Malware Grabs Personal Banking Data

Thanks to the trend of dropping prices for malware programs, certain Trojan horse programs are posing new threats to the online banking industry.

The particular malware program referenced in this online article is called Limbo. Limbo has dropped in price to $350, “down from about $1,000 a year ago and $5,000 two years ago.” As a result of this decrease in cost, Limbo and similar malware programs have become available to a wider variety of fraudsters, and there concerns about an increased number of online bank frauds.

Specifically, Limbo “integrates itself into a Web browser using a technique called HTML injection,” and operates when users access online banking sites. Since Limbo is so closely integrated into the web browser, “it can operate even while the user is at the real bank site and can actually change the layout of that site.”

Unfortunately—other than that they are asked for personal information which has never been requested before—there are no clues to users that they are under attack. So, Limbo can easily trick users into releasing personal information such as credit card numbers, bank account numbers, social security numbers, and PINs.

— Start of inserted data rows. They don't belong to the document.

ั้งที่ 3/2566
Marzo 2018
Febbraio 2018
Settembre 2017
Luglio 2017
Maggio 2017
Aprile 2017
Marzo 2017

Even more unfortunate is how easy it is for such malware to get onto users’ computers. According to the article, Limbo can get onto your computer through “many paths, including both pop-up messages that ask you to download an add-on program and methods that are invisible to the user.” To combat this new security threat, software programmers are working on ways for anti-malware programs to screen for malware that use HTML injection and block said malware from running.

Until such updates are available, I suggest being vigilant. If you are banking online and your bank suddenly asks for new personal information that it has never requested before, you should be cautious. I would also suggest not downloading any software programs that you aren’t certain are safe. I realize that this kind of vigilance should be practiced regardless, but I thought I’d mention it anyway.